How do I find out if my job is really running?

For all jobs, you can do qstat -f <jobnum> and it will list CPU time used among its output (this is updated fairly frequently but not in real time). In an interactive job, you could run your job within a screen and run top on a new window. The machines status web page is also a good indication.

How do I find out the job name/number for my job?

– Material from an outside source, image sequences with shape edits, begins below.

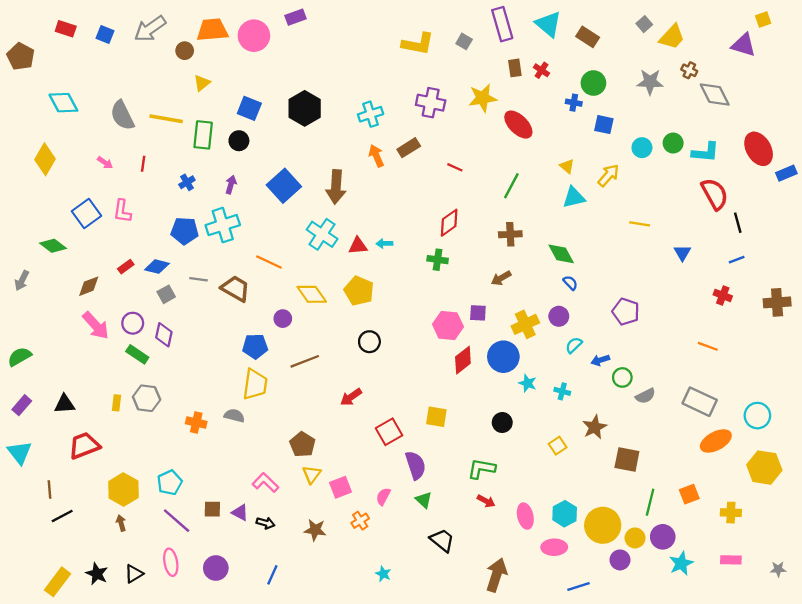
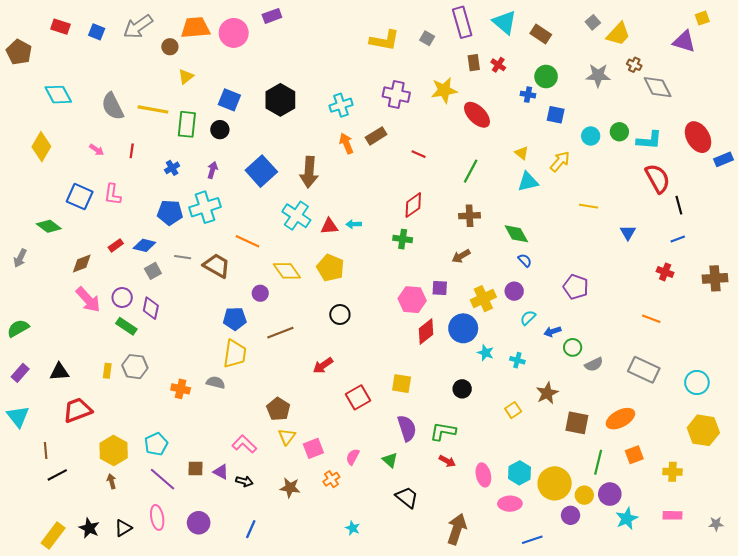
blue square: (86, 213) -> (80, 197), turned -30
orange ellipse: (716, 441) -> (620, 419), moved
purple semicircle: (416, 465) -> (407, 428), moved

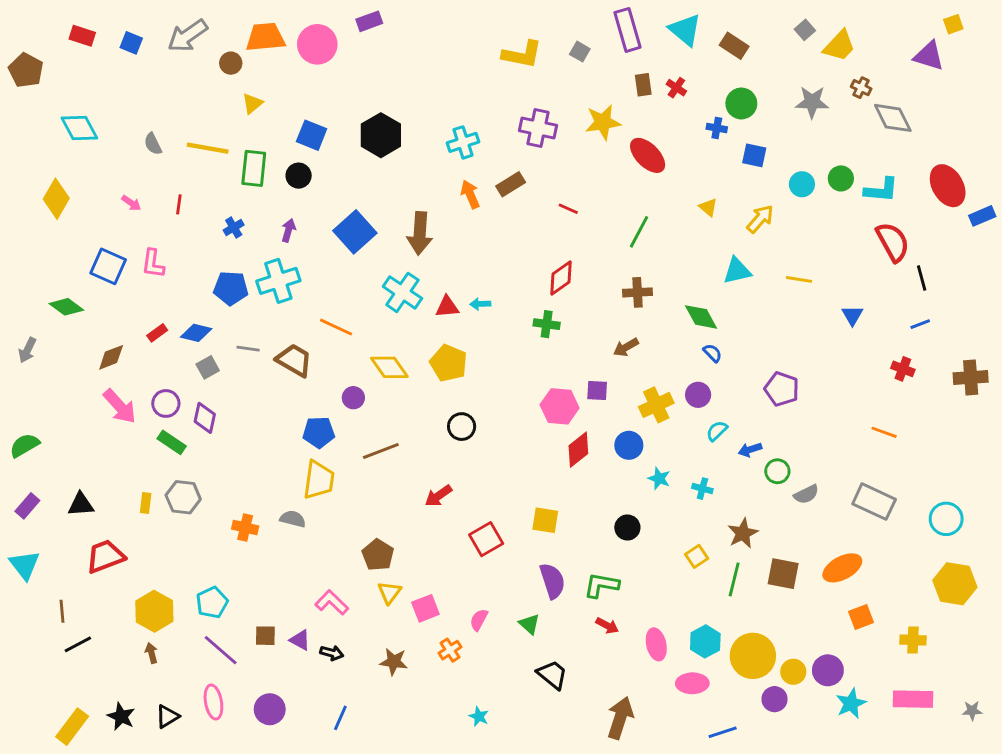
gray semicircle: (113, 106) -> (153, 144), size x0.6
cyan triangle: (528, 182) -> (737, 271), moved
blue circle: (463, 328) -> (629, 445), size x0.7
green line: (598, 462) -> (734, 579), moved
pink rectangle: (672, 515) -> (913, 699), size x1.5

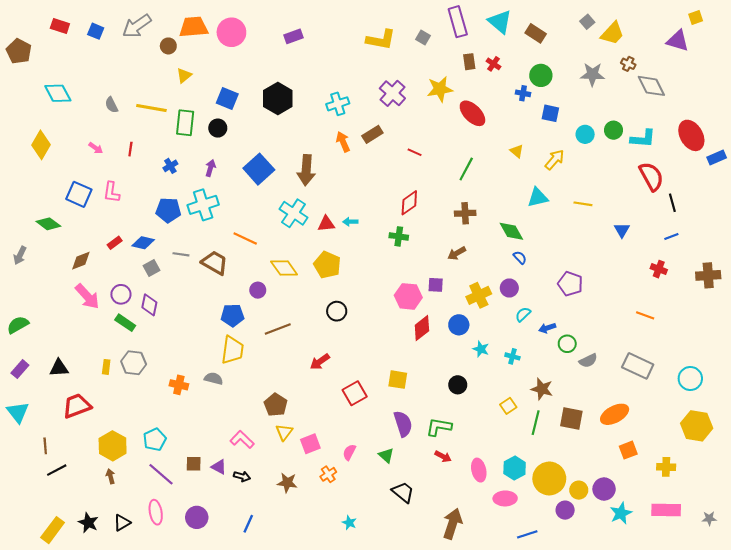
purple rectangle: (369, 21) -> (294, 36), moved
purple cross: (538, 128) -> (392, 93), turned 30
brown star: (743, 533) -> (542, 389), turned -30

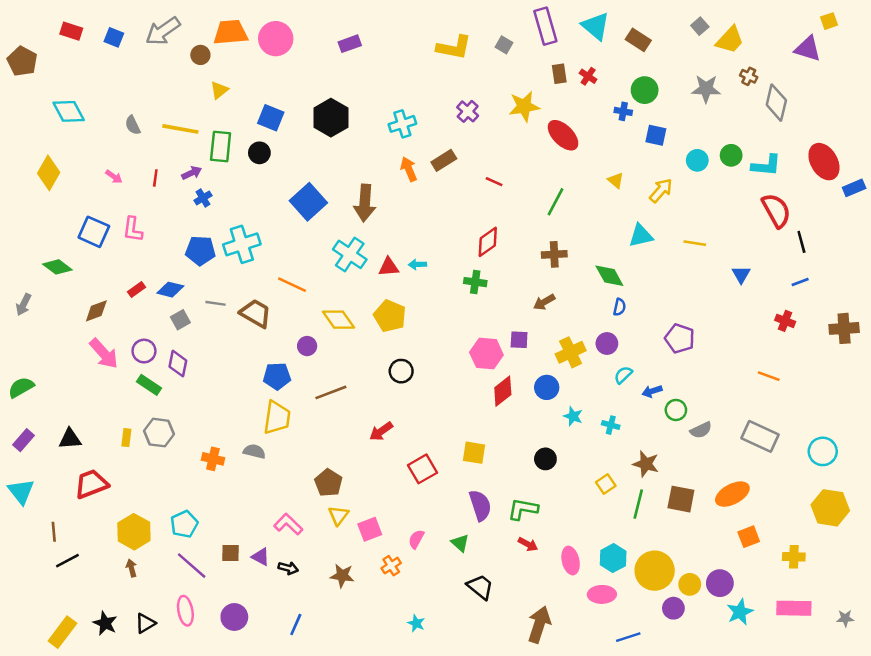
gray diamond: (651, 86) -> (776, 103), turned 40
purple cross: (392, 93) -> (468, 111), size x0.7
purple arrow: (210, 168) -> (192, 173), moved, turned 49
blue semicircle: (520, 257) -> (619, 307), turned 56

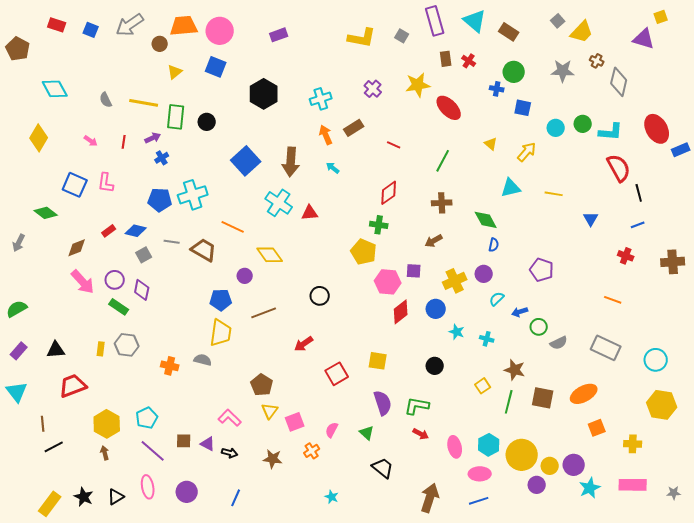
blue square: (271, 118) -> (216, 67), moved
cyan arrow: (417, 264) -> (333, 168), moved, turned 40
yellow pentagon: (390, 316) -> (364, 252), moved
blue line: (628, 637) -> (479, 501), moved

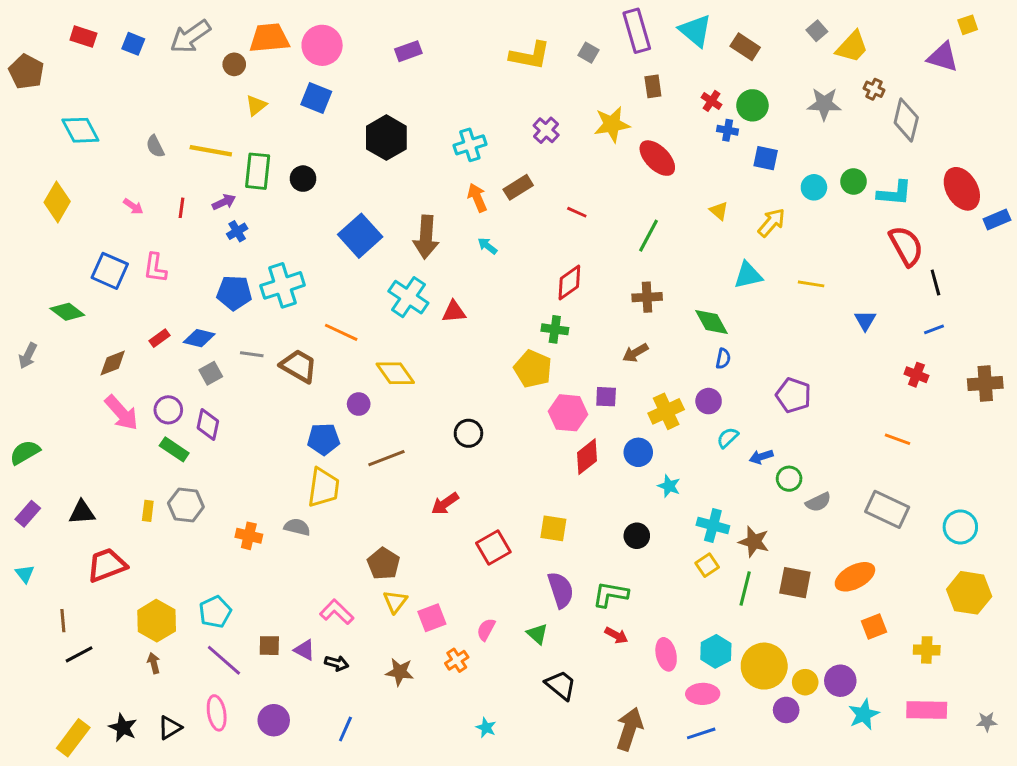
red cross: (469, 61) -> (711, 101), moved
cyan cross: (487, 339) -> (713, 526), moved, size x1.5
cyan triangle: (17, 392) -> (25, 574), size x0.6

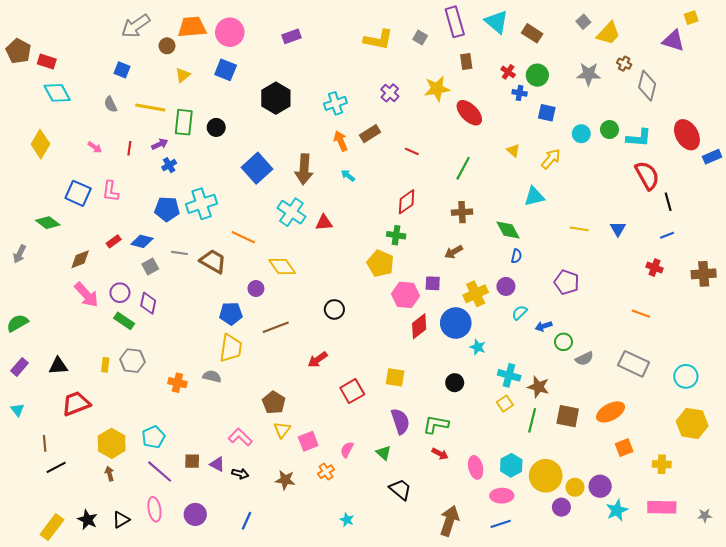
red rectangle: (83, 37) -> (47, 62), moved
blue square: (133, 44) -> (122, 70), moved
yellow line: (811, 284) -> (579, 229), moved
blue circle: (638, 452) -> (456, 323), size x1.5

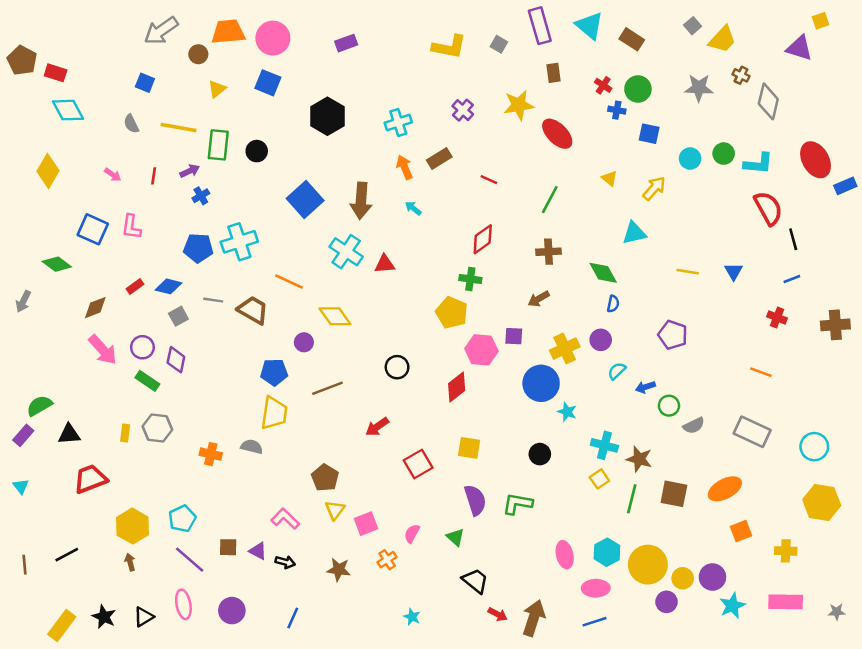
green semicircle: (17, 323) -> (39, 406), moved
red diamond: (419, 326) -> (457, 387), moved
brown line: (45, 443) -> (24, 565), moved
red arrow: (440, 454) -> (498, 614), moved

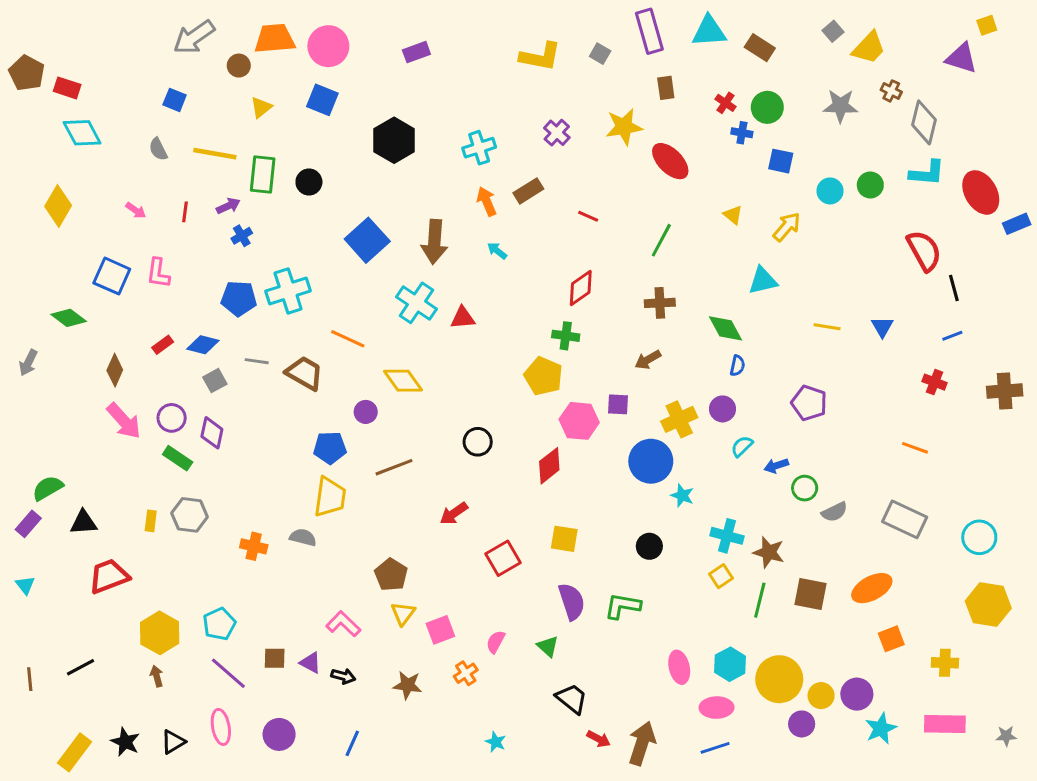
cyan triangle: (590, 26) -> (709, 31), turned -44
cyan L-shape: (758, 164) -> (927, 173), moved
brown diamond: (95, 308) -> (115, 370), turned -45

nlpsub (and qsub) will print out something like "XXX.nlp.stanford.edu". XXX is the job number. Jobs can also have a (non-unique) ASCII name associated with them for better descriptions (pass these with the -n parameter) -- these descriptions cannot be used in commands like qdel, though. Once a job has been run, qstat and showq will display the job numbers. Additionally, batch jobs will include the job number in the qsub.log file in their log directories once they've started running.